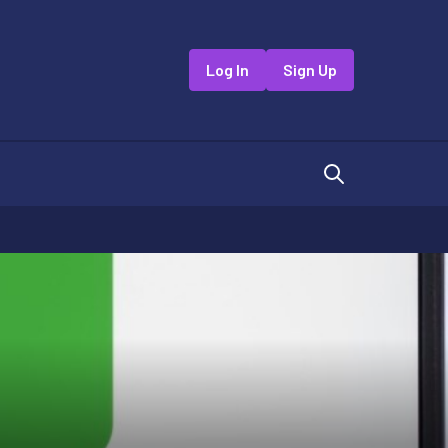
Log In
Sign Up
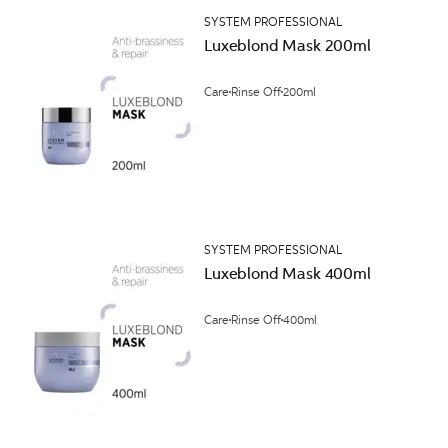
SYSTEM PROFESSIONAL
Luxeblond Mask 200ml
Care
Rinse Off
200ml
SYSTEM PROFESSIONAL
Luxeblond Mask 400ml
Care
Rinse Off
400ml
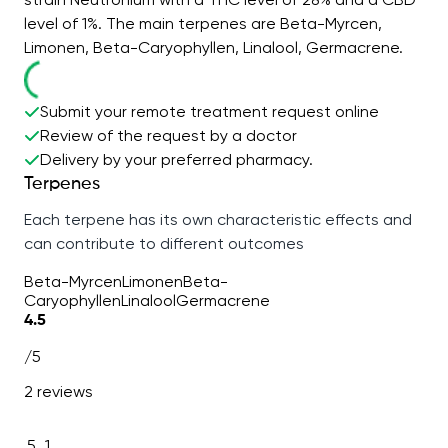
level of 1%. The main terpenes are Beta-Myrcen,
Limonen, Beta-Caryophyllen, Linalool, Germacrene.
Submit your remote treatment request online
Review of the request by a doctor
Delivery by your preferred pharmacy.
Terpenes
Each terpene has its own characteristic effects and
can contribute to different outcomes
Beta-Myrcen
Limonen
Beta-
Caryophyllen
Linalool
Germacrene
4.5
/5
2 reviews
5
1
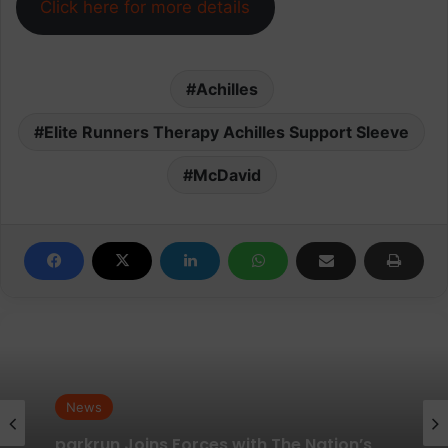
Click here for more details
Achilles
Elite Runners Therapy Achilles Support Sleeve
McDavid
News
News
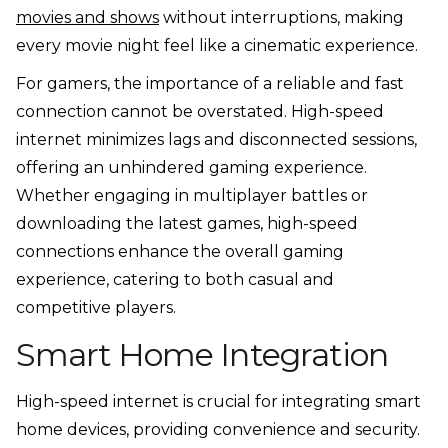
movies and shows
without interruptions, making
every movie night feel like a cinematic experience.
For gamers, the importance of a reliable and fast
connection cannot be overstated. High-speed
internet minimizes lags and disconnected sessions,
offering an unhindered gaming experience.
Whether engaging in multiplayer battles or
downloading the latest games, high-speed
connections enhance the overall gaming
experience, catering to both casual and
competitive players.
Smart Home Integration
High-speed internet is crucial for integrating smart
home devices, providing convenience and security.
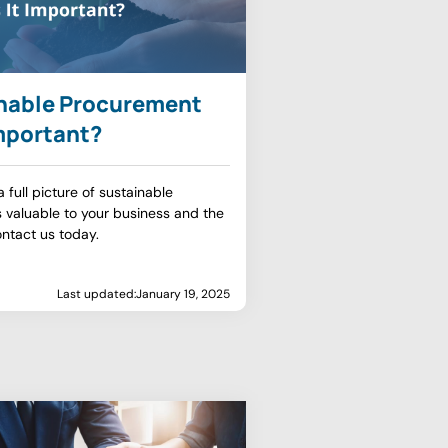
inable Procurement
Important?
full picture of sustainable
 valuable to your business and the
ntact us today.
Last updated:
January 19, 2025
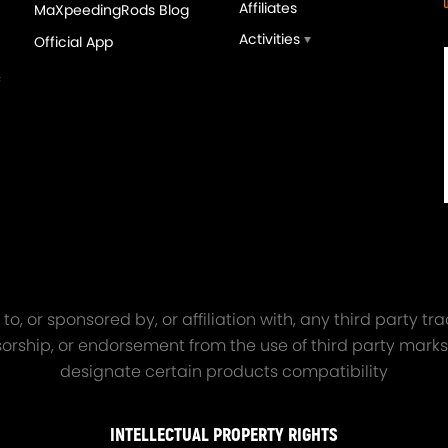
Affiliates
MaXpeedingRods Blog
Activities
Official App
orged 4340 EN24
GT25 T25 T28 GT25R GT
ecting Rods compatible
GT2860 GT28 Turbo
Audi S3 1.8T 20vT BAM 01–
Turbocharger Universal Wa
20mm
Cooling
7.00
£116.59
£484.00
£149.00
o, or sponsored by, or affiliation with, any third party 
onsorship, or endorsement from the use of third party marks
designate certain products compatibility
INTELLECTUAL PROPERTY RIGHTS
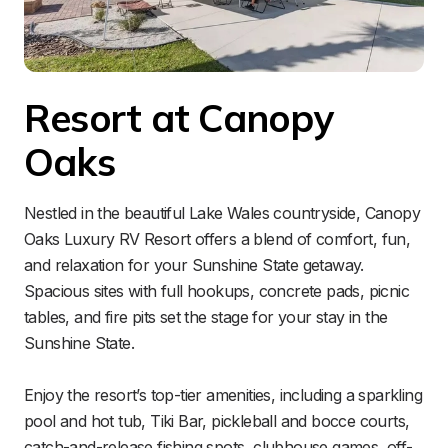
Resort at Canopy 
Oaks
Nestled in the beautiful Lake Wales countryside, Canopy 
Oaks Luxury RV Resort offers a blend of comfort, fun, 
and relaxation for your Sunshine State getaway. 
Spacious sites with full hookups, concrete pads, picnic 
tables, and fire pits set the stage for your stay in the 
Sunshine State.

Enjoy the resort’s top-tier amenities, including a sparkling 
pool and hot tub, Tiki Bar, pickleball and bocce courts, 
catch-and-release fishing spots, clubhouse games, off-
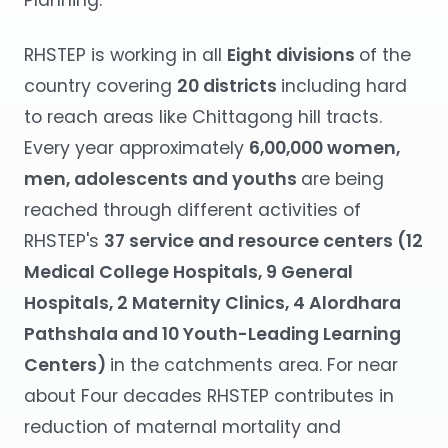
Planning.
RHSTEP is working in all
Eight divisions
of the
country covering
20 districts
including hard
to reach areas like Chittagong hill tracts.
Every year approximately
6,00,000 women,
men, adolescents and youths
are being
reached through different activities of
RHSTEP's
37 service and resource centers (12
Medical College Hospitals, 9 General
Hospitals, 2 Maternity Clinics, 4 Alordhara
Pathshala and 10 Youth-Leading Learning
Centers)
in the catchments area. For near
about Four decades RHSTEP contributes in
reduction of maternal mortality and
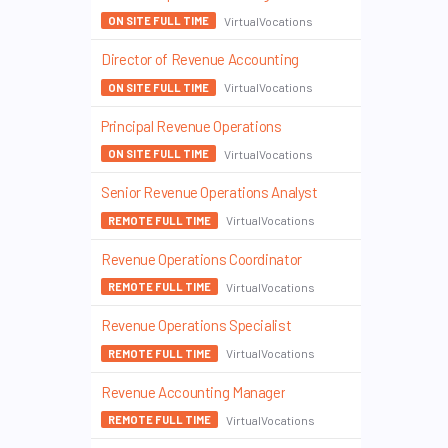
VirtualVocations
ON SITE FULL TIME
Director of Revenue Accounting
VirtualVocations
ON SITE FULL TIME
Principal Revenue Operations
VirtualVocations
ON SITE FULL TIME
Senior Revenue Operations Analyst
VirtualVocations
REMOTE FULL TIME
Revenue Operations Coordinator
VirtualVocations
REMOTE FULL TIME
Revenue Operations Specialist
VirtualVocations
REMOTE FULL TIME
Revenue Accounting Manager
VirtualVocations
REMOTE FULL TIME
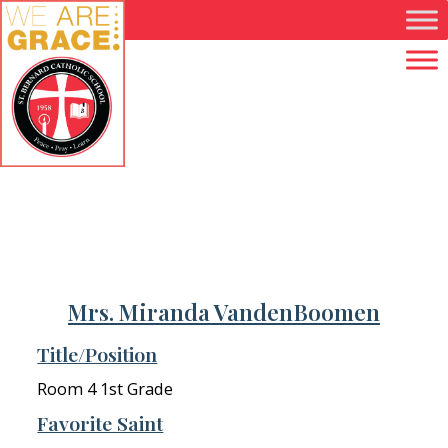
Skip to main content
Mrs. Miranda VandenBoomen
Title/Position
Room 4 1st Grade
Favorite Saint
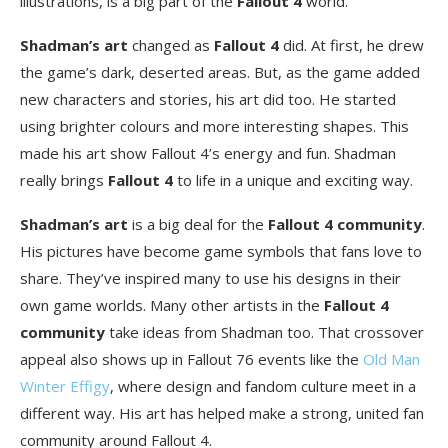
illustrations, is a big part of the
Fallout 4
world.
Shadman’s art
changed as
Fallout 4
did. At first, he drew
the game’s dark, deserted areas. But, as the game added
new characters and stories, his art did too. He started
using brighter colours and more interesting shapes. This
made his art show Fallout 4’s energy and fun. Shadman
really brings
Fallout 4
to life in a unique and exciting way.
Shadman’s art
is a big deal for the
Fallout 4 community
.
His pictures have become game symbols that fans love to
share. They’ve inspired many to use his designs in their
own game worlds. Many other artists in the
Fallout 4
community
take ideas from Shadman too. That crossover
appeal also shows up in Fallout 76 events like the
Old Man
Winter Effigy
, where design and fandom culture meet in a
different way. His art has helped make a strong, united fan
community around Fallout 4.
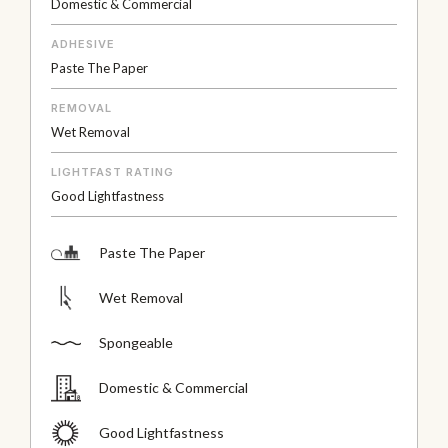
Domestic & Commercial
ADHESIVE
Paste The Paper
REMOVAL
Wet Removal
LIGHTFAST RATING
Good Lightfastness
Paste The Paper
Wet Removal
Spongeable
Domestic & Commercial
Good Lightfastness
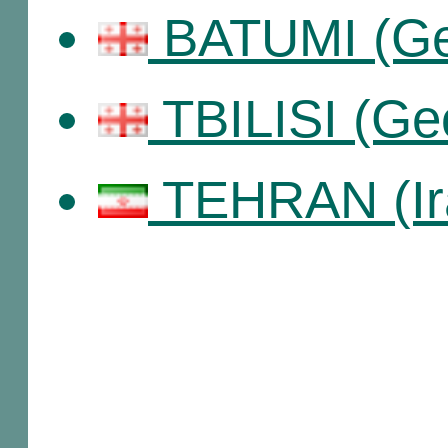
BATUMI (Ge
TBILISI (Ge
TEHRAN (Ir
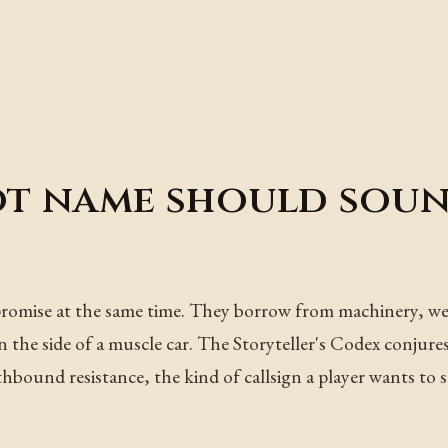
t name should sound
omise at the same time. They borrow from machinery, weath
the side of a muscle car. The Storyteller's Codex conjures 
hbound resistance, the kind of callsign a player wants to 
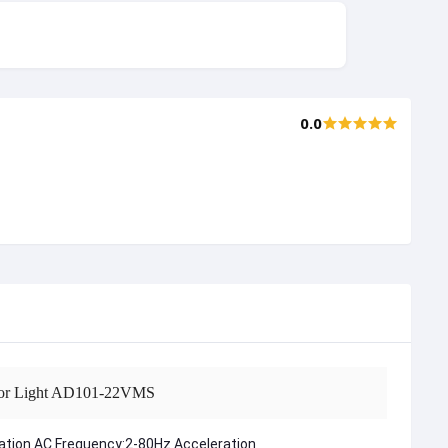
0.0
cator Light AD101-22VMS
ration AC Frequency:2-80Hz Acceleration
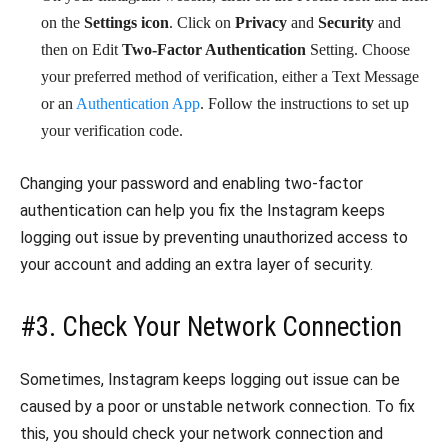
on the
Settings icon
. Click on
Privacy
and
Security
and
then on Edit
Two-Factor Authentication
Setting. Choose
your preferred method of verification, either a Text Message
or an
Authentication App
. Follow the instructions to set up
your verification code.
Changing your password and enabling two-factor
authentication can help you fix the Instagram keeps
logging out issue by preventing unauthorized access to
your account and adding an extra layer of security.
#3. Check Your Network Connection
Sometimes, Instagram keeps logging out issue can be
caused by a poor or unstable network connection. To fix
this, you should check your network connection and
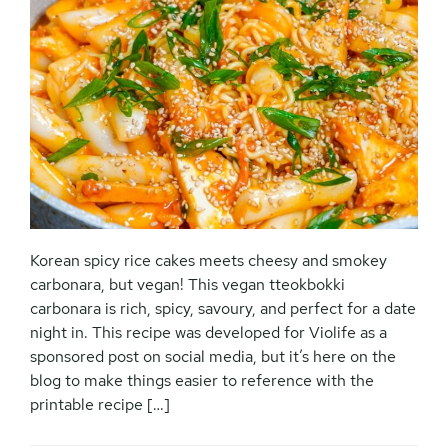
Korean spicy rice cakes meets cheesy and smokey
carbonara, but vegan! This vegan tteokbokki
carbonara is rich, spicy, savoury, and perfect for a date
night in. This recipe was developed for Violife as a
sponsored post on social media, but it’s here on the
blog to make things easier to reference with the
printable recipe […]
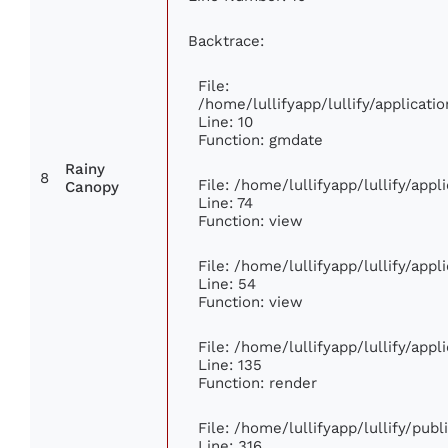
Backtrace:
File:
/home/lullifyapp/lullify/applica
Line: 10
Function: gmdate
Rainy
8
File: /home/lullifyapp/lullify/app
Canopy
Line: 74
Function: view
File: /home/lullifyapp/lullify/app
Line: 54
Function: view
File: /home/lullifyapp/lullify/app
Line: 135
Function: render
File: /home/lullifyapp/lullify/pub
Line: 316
::::
Work required: Identify every line above that includes the word "Luxeblond", and show those lines.

Task result:
Luxeblond Mask 200ml
Luxeblond Mask 400ml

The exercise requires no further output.